As I put the finishing touches to next Sunday’s sermon, drawing on the story of Christ being lost for three days in the Temple in Jerusalem, I am also taking three or four days off after Christmas in Dublin, with time for walks by the beach along the shoreline in Howth, Portrane and Skerries, and other parts of Dublin that I have not visited for some time.
At one time, I regularly went for walks in these coastal parts of north Co Dublin, but I had not visited them since I moved to Askeaton almost two years ago, at the beginning of last year .
In Howth on Wednesday afternoon, two of us went for a walk along the West Pier at dusk, enjoying the lights at dusk on a cold and early but bright winter’s evening.
From the churchyard in Portrane, we strolled down to the Burrow Beach on Thursday afternoon.

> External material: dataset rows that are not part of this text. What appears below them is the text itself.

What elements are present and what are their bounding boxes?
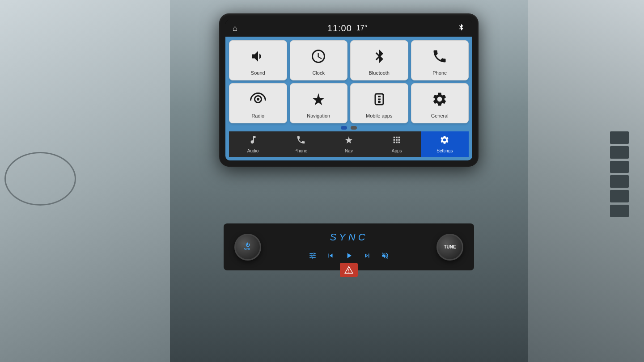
page-dot-1[interactable]: [341, 126, 347, 130]
tune-label: TUNE: [444, 244, 456, 249]
apps-nav-label: Apps: [392, 148, 402, 153]
bluetooth-indicator: [457, 23, 465, 33]
phone-nav-label: Phone: [294, 148, 307, 153]
app-tile-navigation[interactable]: Navigation: [290, 83, 348, 123]
prev-button[interactable]: [325, 250, 336, 263]
center-console: ⌂ 11:00 17°: [170, 0, 528, 362]
mobile-apps-label: Mobile apps: [366, 113, 392, 118]
general-icon: [432, 91, 448, 109]
general-label: General: [431, 113, 449, 118]
svg-point-2: [378, 101, 380, 102]
next-button[interactable]: [361, 250, 373, 263]
settings-nav-icon: [440, 135, 449, 147]
dashboard-right: [528, 0, 644, 362]
vent-slot: [610, 175, 629, 188]
clock-icon: [310, 48, 326, 67]
svg-text:SYNC: SYNC: [330, 232, 368, 243]
app-tile-general[interactable]: General: [411, 83, 469, 123]
main-content-area: Sound Clock: [225, 37, 472, 160]
vol-label: VOL: [244, 247, 251, 251]
navigation-label: Navigation: [307, 113, 330, 118]
equalizer-button[interactable]: [307, 250, 318, 263]
nav-item-nav[interactable]: Nav: [325, 131, 373, 157]
dashboard-left: [0, 0, 170, 362]
vent-right: [608, 130, 631, 219]
phone-icon: [432, 48, 448, 67]
vol-icon: ⏻: [246, 243, 250, 247]
vent-slot: [610, 190, 629, 202]
clock-label: Clock: [312, 70, 325, 76]
infotainment-screen: ⌂ 11:00 17°: [225, 20, 472, 160]
phone-nav-icon: [296, 135, 306, 147]
hazard-button[interactable]: [340, 263, 358, 277]
vent-slot: [610, 205, 629, 217]
nav-item-apps[interactable]: Apps: [373, 131, 421, 157]
sync-center: SYNC: [268, 231, 429, 263]
temperature-display: 17°: [356, 24, 367, 32]
sync-logo: SYNC: [322, 231, 376, 246]
screen-housing: ⌂ 11:00 17°: [219, 13, 479, 167]
svg-point-0: [257, 98, 259, 101]
radio-icon: [250, 91, 266, 109]
mobile-apps-icon: [371, 91, 387, 109]
app-tile-radio[interactable]: Radio: [229, 83, 287, 123]
app-grid: Sound Clock: [229, 40, 469, 123]
status-center: 11:00 17°: [237, 23, 457, 34]
radio-label: Radio: [251, 113, 264, 118]
apps-grid-icon: [392, 135, 402, 147]
bluetooth-icon: [371, 48, 387, 67]
audio-nav-label: Audio: [247, 148, 259, 153]
nav-item-settings[interactable]: Settings: [421, 131, 469, 157]
navigation-icon: [310, 91, 326, 109]
app-tile-sound[interactable]: Sound: [229, 40, 287, 80]
audio-nav-icon: [248, 135, 258, 147]
vent-slot: [610, 131, 629, 144]
bluetooth-label: Bluetooth: [369, 70, 390, 76]
sound-label: Sound: [251, 70, 265, 76]
nav-item-phone[interactable]: Phone: [277, 131, 325, 157]
vent-slot: [610, 161, 629, 173]
nav-bar: Audio Phone: [229, 131, 469, 157]
settings-nav-label: Settings: [436, 148, 453, 153]
clock-display: 11:00: [327, 23, 352, 34]
tune-knob[interactable]: TUNE: [436, 234, 463, 261]
home-icon[interactable]: ⌂: [233, 24, 237, 33]
status-bar: ⌂ 11:00 17°: [225, 20, 472, 37]
nav-star-icon: [344, 135, 354, 147]
page-indicators: [229, 123, 469, 131]
play-pause-button[interactable]: [343, 249, 355, 263]
nav-item-audio[interactable]: Audio: [229, 131, 277, 157]
phone-label: Phone: [432, 70, 447, 76]
media-buttons: [307, 249, 391, 263]
app-tile-mobile-apps[interactable]: Mobile apps: [350, 83, 408, 123]
vent-slot: [610, 146, 629, 159]
sound-icon: [250, 48, 266, 67]
mute-button[interactable]: [379, 250, 391, 263]
volume-knob[interactable]: ⏻ VOL: [234, 234, 261, 261]
app-tile-bluetooth[interactable]: Bluetooth: [350, 40, 408, 80]
page-dot-2[interactable]: [351, 126, 357, 130]
app-tile-clock[interactable]: Clock: [290, 40, 348, 80]
speedometer-hint: [4, 152, 76, 206]
nav-nav-label: Nav: [345, 148, 353, 153]
app-tile-phone[interactable]: Phone: [411, 40, 469, 80]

Because it must be at least two years since I last visited this beach, I was not prepared for the sight.
Serious coastal erosion over the last two years has brought a response of serious measures from Fingal county Council that have been described as interim emergency measures to protect properties at risk in Portrane.
The council has engaged contractors to install 370 ‘SeaBee’ reinforced concrete units along the beach above the Mean High Water Level. The ‘SeaBees’ are designed to reduce the force of waves hitting the coastline during stormy conditions.
The ‘SeaBees’ are each 1.4 metres high and 1.7 metres wide, and filled with stone to prevent their movement. They have been placed along a 270-metres stretch of beach in front of the sand dunes. At the same, sandbags are being removed at this stretch of beach, and the council has promised a thorough clean-up.
Meanwhile, however, the extent of the damage to the dunes and property along the Burrow is an ugly sight. Mattresses, the remains of houses, and broken trees protrude through the new line of the sand dunes, and some buildings now balance precariously on the edge of the sand above the waves.
The council’s actions may be well-intended, but they are ugly visually, probably no more effective than the commands of King Canute, and unlikely to have a lasting impact with concerted action globally.
The coastline that my grandparents must have known less a century ago is disappearing before our eyes. If anyone doubts the real impact of global warming and the consequences of climate change should go for a walk on the Burrow Beach in Portrane … before it finally disappears.